September 27 2000
Imported Jelly Cups could pose choking hazard
The Australia New Zealand Food Authority (ANZFA) today issued a warning that an imported jelly product known as 'jelly cups' should not be given to Australian children under the age of three.
This advice follows a report that a 21/2 year old girl from Queensland required immediate first aid after choking on half a jelly cup.
ANZFA has also received information from overseas revealing that two children from Taiwan and one from Canada died after choking on these jelly products.
Jelly cup style products are a popular food mainly sold through Asian food stores. The jelly cups are known as 'konnyaku' which are manufactured from a taro-like tuber from the konnyaku plant. This type of product is imported from many Asian countries.

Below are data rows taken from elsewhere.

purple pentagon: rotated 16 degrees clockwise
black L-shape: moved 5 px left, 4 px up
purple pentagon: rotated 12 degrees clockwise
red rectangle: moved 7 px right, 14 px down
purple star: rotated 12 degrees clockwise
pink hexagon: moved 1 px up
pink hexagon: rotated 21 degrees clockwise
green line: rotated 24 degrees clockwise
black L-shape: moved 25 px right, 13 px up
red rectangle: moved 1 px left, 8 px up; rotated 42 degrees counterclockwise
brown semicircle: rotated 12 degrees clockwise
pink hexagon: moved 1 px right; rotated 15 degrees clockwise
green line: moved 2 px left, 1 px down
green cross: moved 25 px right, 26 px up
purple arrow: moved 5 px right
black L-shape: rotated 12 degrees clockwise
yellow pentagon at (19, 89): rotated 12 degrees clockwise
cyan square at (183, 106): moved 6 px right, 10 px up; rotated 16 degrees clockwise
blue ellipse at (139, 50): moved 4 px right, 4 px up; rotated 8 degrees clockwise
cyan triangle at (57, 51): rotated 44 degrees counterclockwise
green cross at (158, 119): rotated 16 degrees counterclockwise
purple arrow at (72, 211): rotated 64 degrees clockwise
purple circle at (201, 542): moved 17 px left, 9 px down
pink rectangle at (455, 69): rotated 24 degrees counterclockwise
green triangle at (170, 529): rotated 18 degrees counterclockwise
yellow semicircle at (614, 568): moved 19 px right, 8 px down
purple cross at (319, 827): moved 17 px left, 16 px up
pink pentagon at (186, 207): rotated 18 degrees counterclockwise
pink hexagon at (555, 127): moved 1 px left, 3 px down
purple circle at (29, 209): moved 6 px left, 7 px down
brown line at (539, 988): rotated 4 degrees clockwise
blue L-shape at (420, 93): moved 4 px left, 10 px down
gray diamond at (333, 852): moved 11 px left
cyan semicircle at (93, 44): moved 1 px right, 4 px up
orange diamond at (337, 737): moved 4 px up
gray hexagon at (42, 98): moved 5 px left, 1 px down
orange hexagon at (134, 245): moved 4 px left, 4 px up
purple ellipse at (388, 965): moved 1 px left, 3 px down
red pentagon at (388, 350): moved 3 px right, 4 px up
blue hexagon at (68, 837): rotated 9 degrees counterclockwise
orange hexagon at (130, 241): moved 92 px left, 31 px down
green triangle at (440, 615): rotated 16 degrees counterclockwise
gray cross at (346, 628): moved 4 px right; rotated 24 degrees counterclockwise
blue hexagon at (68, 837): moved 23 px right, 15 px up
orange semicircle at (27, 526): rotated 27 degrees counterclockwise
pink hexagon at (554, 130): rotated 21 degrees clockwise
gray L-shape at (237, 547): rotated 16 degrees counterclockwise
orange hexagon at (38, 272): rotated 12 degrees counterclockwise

They are not inherently unsafe to most people, only to young children where the products may become lodged in their throats and may prove difficult to remove because of the consistency of the jelly.
Many packages currently being imported carry statements to the effect that the food may be a choking hazard to young children.
Parents should be alert to the dangers of jelly cups to children under approximately four years of age and should exercise control over the distribution of this food product within their families.
Individual jelly cups are about the size of an individual serving of airline or motel milk, with a tear-back foil or plastic top.
Jelly cups usually contain pieces of fruit enclosed in a shell of jelly.